Charles Fairbanks Jr
Johns Hopkins Foreign Policy Institute, Baltimore

Vol. 14 No. 19 · 8 October 1992

Charles Fairbanks Jr (Letters, 10 September) defends Fukuyama’s The End of History and the Last Man on the grounds that it asks a good question: are there powerful forces working for democracy in history? The sad fact is that good questions can receive poor answers. My review (LRB, 23 July) dealt with Fukuyama’s answers, and some of the methods by which he reached them. I was particularly concerned to explain how Kojève’s reading of Hegel fits into the Straussian scheme of things, because relatively few readers in Britain know about Strauss and his baneful influence in the USA.

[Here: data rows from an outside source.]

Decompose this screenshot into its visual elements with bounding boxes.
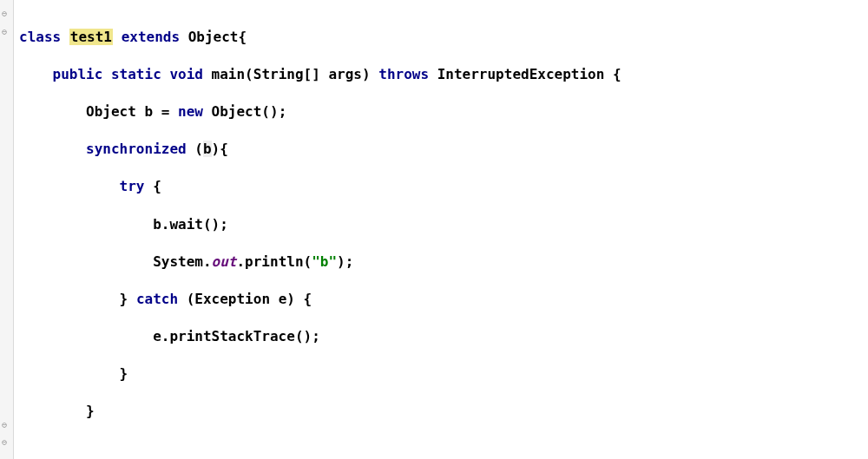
code-line: synchronized (b){	[19, 140, 621, 159]
code-editor[interactable]: ⊖ ⊖ ⊖ ⊖ class test1 extends Object{ publ…	[0, 0, 868, 459]
code-line: Object b = new Object();	[19, 102, 621, 121]
fold-icon[interactable]: ⊖	[2, 438, 7, 447]
fold-icon[interactable]: ⊖	[2, 28, 7, 36]
sync-variable-highlight: b	[203, 141, 212, 157]
fold-icon[interactable]: ⊖	[2, 421, 7, 429]
class-name-highlight: test1	[69, 29, 113, 45]
code-line: } catch (Exception e) {	[19, 290, 621, 309]
code-line: b.wait();	[19, 215, 621, 234]
fold-icon[interactable]: ⊖	[2, 10, 7, 18]
code-line	[19, 440, 621, 459]
code-line: try {	[19, 177, 621, 196]
code-line: }	[19, 402, 621, 421]
code-line: public static void main(String[] args) t…	[19, 65, 621, 84]
code-line: }	[19, 364, 621, 384]
code-content[interactable]: class test1 extends Object{ public stati…	[14, 0, 621, 459]
editor-gutter: ⊖ ⊖ ⊖ ⊖	[0, 0, 14, 459]
code-line: class test1 extends Object{	[19, 28, 621, 47]
code-line: System.out.println("b");	[19, 252, 621, 272]
code-line: e.printStackTrace();	[19, 327, 621, 346]
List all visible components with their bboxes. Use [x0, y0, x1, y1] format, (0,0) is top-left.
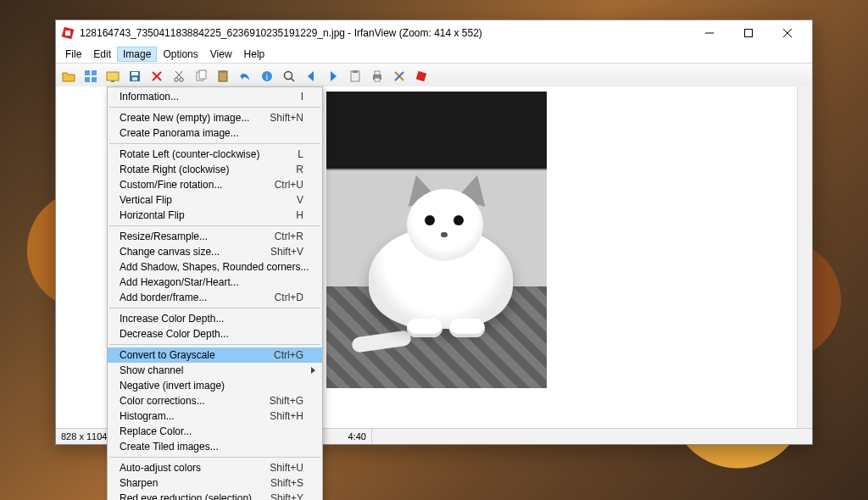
- menu-item-increase-color-depth[interactable]: Increase Color Depth...: [108, 311, 322, 326]
- menu-help[interactable]: Help: [238, 47, 271, 62]
- svg-rect-1: [65, 31, 70, 36]
- minimize-button[interactable]: [690, 20, 729, 46]
- info-icon[interactable]: i: [258, 67, 276, 86]
- svg-rect-3: [745, 30, 753, 37]
- delete-icon[interactable]: [147, 67, 166, 86]
- menu-item-negative-invert-image[interactable]: Negative (invert image): [108, 378, 322, 393]
- menu-item-shortcut: Shift+V: [270, 246, 303, 258]
- menu-item-label: Red eye reduction (selection): [120, 492, 259, 500]
- menu-separator: [109, 344, 320, 345]
- menu-item-shortcut: Ctrl+D: [275, 292, 303, 303]
- menu-item-shortcut: Shift+H: [270, 410, 303, 422]
- menu-item-rotate-left-counter-clockwise[interactable]: Rotate Left (counter-clockwise)L: [108, 147, 322, 162]
- menu-item-shortcut: Shift+U: [270, 462, 303, 474]
- menu-item-add-shadow-shapes-rounded-corners[interactable]: Add Shadow, Shapes, Rounded corners...: [108, 259, 322, 275]
- svg-rect-30: [353, 70, 358, 73]
- menu-item-label: Change canvas size...: [120, 246, 259, 258]
- menu-item-label: Negative (invert image): [120, 380, 303, 392]
- menu-item-sharpen[interactable]: SharpenShift+S: [108, 475, 322, 491]
- menu-item-label: Auto-adjust colors: [120, 462, 258, 474]
- cut-icon[interactable]: [170, 67, 188, 86]
- displayed-image: [326, 92, 547, 388]
- menu-item-resize-resample[interactable]: Resize/Resample...Ctrl+R: [108, 229, 322, 244]
- menu-item-histogram[interactable]: Histogram...Shift+H: [108, 408, 322, 424]
- menu-item-label: Sharpen: [120, 477, 259, 489]
- svg-rect-6: [85, 70, 90, 75]
- titlebar[interactable]: 128164743_735041183884225_62369102351912…: [56, 20, 812, 46]
- menu-file[interactable]: File: [59, 47, 87, 62]
- menu-item-shortcut: H: [296, 209, 303, 221]
- menu-item-red-eye-reduction-selection[interactable]: Red eye reduction (selection)Shift+Y: [108, 491, 322, 500]
- svg-rect-13: [131, 72, 138, 75]
- menu-item-label: Rotate Right (clockwise): [120, 164, 284, 175]
- svg-rect-36: [416, 71, 427, 82]
- copy-icon[interactable]: [192, 67, 210, 86]
- prev-icon[interactable]: [302, 67, 320, 86]
- svg-rect-24: [220, 70, 225, 73]
- app-icon: [61, 26, 75, 40]
- close-button[interactable]: [768, 20, 807, 46]
- svg-line-19: [176, 71, 182, 78]
- print-icon[interactable]: [368, 67, 387, 86]
- menu-item-shortcut: Ctrl+U: [275, 179, 303, 191]
- content-area: Information...ICreate New (empty) image.…: [56, 86, 812, 429]
- menu-item-create-panorama-image[interactable]: Create Panorama image...: [108, 125, 322, 141]
- menu-item-label: Color corrections...: [120, 395, 258, 407]
- menu-item-label: Resize/Resample...: [120, 231, 263, 242]
- svg-rect-22: [199, 70, 206, 79]
- next-icon[interactable]: [324, 67, 342, 86]
- menu-separator: [109, 107, 320, 108]
- menu-item-vertical-flip[interactable]: Vertical FlipV: [108, 192, 322, 208]
- image-menu-dropdown: Information...ICreate New (empty) image.…: [107, 86, 323, 500]
- menu-separator: [109, 457, 320, 458]
- menu-item-custom-fine-rotation[interactable]: Custom/Fine rotation...Ctrl+U: [108, 177, 322, 192]
- menu-item-label: Convert to Grayscale: [120, 349, 262, 361]
- menubar: FileEditImageOptionsViewHelp: [56, 46, 812, 64]
- menu-item-information[interactable]: Information...I: [108, 89, 322, 104]
- undo-icon[interactable]: [236, 67, 254, 86]
- menu-item-create-new-empty-image[interactable]: Create New (empty) image...Shift+N: [108, 110, 322, 125]
- svg-point-27: [285, 72, 292, 80]
- menu-image[interactable]: Image: [117, 47, 157, 62]
- svg-line-20: [175, 71, 181, 78]
- menu-item-auto-adjust-colors[interactable]: Auto-adjust colorsShift+U: [108, 460, 322, 475]
- menu-item-show-channel[interactable]: Show channel: [108, 363, 322, 378]
- about-icon[interactable]: [412, 67, 431, 86]
- menu-item-horizontal-flip[interactable]: Horizontal FlipH: [108, 208, 322, 223]
- menu-separator: [109, 225, 320, 226]
- svg-text:i: i: [266, 72, 269, 81]
- menu-item-convert-to-grayscale[interactable]: Convert to GrayscaleCtrl+G: [108, 347, 322, 363]
- menu-item-shortcut: L: [298, 148, 303, 160]
- save-icon[interactable]: [125, 67, 144, 86]
- menu-options[interactable]: Options: [157, 47, 203, 62]
- settings-icon[interactable]: [390, 67, 409, 86]
- zoom-in-icon[interactable]: [280, 67, 298, 86]
- slideshow-icon[interactable]: [103, 67, 122, 86]
- window-title: 128164743_735041183884225_62369102351912…: [80, 27, 690, 39]
- menu-item-color-corrections[interactable]: Color corrections...Shift+G: [108, 393, 322, 408]
- menu-view[interactable]: View: [204, 47, 238, 62]
- svg-rect-32: [375, 71, 380, 75]
- menu-item-change-canvas-size[interactable]: Change canvas size...Shift+V: [108, 244, 322, 259]
- menu-item-decrease-color-depth[interactable]: Decrease Color Depth...: [108, 326, 322, 342]
- vertical-scrollbar[interactable]: [797, 86, 812, 429]
- svg-rect-8: [85, 77, 90, 82]
- menu-item-create-tiled-images[interactable]: Create Tiled images...: [108, 439, 322, 454]
- menu-item-label: Information...: [120, 91, 289, 103]
- svg-rect-7: [92, 70, 97, 75]
- menu-item-add-hexagon-star-heart[interactable]: Add Hexagon/Star/Heart...: [108, 275, 322, 290]
- menu-item-shortcut: Shift+Y: [270, 492, 303, 500]
- paste-icon[interactable]: [214, 67, 232, 86]
- menu-edit[interactable]: Edit: [87, 47, 117, 62]
- maximize-button[interactable]: [729, 20, 768, 46]
- menu-item-add-border-frame[interactable]: Add border/frame...Ctrl+D: [108, 290, 322, 305]
- desktop-background: 128164743_735041183884225_62369102351912…: [0, 0, 868, 500]
- menu-item-label: Replace Color...: [120, 425, 303, 437]
- menu-item-rotate-right-clockwise[interactable]: Rotate Right (clockwise)R: [108, 162, 322, 177]
- thumbnails-icon[interactable]: [81, 67, 100, 86]
- open-icon[interactable]: [59, 67, 78, 86]
- menu-item-replace-color[interactable]: Replace Color...: [108, 424, 322, 439]
- menu-item-label: Add Hexagon/Star/Heart...: [120, 276, 303, 288]
- clipboard-icon[interactable]: [346, 67, 364, 86]
- image-viewport[interactable]: [326, 92, 547, 388]
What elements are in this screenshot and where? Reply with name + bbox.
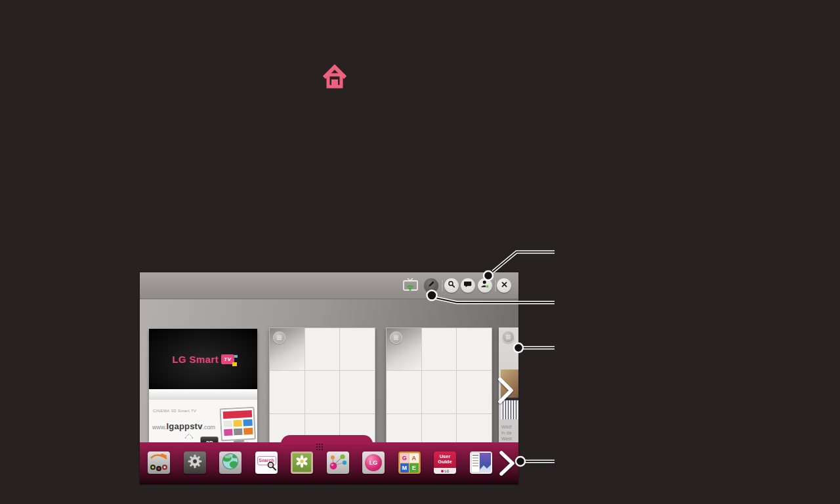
user-login-icon [479,278,491,293]
callout-dock-arrow [516,457,555,466]
dock-item-web-browser[interactable] [219,452,242,474]
media-list-icon [470,465,492,474]
dock-item-search[interactable]: Search [255,452,278,474]
user-guide-label: User Guide [434,454,456,465]
dock-item-av-input[interactable] [148,452,170,474]
tv-logo-badge: TV [221,354,234,364]
topbar-separator [441,280,442,291]
search-icon [446,279,457,292]
dock-item-settings[interactable] [184,452,206,474]
card-index-badge [502,331,514,343]
lg-smart-tv-title: LG Smart [172,354,219,365]
dock-item-smart-share[interactable] [327,452,349,474]
tv-home-screen-panel: LG Smart TV CINEMA 3D Smart TV www.lgapp… [140,272,518,484]
launcher-dock: Search [140,442,518,484]
edit-pencil-button[interactable] [424,278,438,293]
lg-smart-tv-screen: LG Smart TV [149,329,257,389]
close-icon [499,280,509,292]
dock-item-photo-gallery[interactable] [291,452,313,474]
dock-item-media-list[interactable] [470,452,492,474]
close-button[interactable] [497,278,511,293]
card-lg-smart-tv[interactable]: LG Smart TV CINEMA 3D Smart TV www.lgapp… [149,329,257,457]
topbar-separator [494,280,495,291]
search-button[interactable] [444,278,459,293]
magnifier-icon [266,461,277,474]
edit-pencil-icon [426,279,436,292]
smart-share-icon [327,465,349,474]
home-icon [322,64,348,93]
card-reflection-strip [149,389,257,400]
screenshot-stage: LG Smart TV CINEMA 3D Smart TV www.lgapp… [0,0,840,504]
live-tv-signal-icon[interactable] [402,278,422,296]
chat-icon [463,279,473,292]
dock-drag-handle-icon[interactable] [316,443,324,450]
lg-store-icon: LG [365,454,382,471]
chat-button[interactable] [461,278,475,293]
dock-notch [281,435,373,444]
login-user-button[interactable] [478,278,492,293]
card-index-badge [390,331,402,344]
dock-right-arrow[interactable] [499,451,516,478]
tv-topbar [140,272,518,299]
cinema3d-brand-text: CINEMA 3D Smart TV [153,409,196,413]
page-right-arrow[interactable] [497,377,514,407]
callout-page-arrow [514,343,555,352]
av-input-icon [148,465,170,474]
card-index-badge [273,331,285,344]
user-guide-brand: LG [434,468,456,474]
globe-icon [221,452,240,473]
dock-item-game[interactable]: G A M E [398,452,421,474]
dock-item-user-guide[interactable]: User Guide LG [434,452,456,474]
banner-url: www.lgappstv.com [152,420,215,432]
card-placeholder-b[interactable] [386,327,492,457]
dock-item-lg-store[interactable]: LG [362,452,385,474]
tv-content-area: LG Smart TV CINEMA 3D Smart TV www.lgapp… [140,299,518,452]
daisy-flower-icon [295,454,309,471]
news-headline: Wildf in da West [501,424,512,442]
gear-icon [186,453,203,472]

The Straussian context also helps to answer a question that has puzzled reviewers: why is the conservative reception of Fukuyama’s book so enthusiastic? My review does not say that Fukuyama himself is a conservative, let alone that Kojève was. On the contrary, I wrote, ‘there are signs in Fukuyama’s book that he is not firmly convinced that Kojève got everything right,’ implying that it is not clear that the book is shaped by his Straussian education. That fact, I was suggesting, is the key to understanding both why it gives poor answers to a good question and why it attracted such acclaim. It was interesting to learn from Fairbanks that Strauss urged his students to vote for Stevenson in 1952. Even more interesting to learn that he told his students how they should vote.

M.F. Burnyeat
Robinson College, Cambridge

Vol. 14 No. 20 · 22 October 1992

A printing error made my reply to Charles Fairbanks Jr (Letters, 8 October) say the opposite of what it meant. In my letter I wrote, and meant, the following: ‘My review does not say that Fukuyama himself is a conservative, let alone that Kojève was. On the contrary, I wrote, “there are signs in Fukuyama’s book that he is not firmly convinced that Kojève got everything right," implying that it is not clear what Fukuyama himself believes. What is clear is that the book is shaped by his Straussian education.’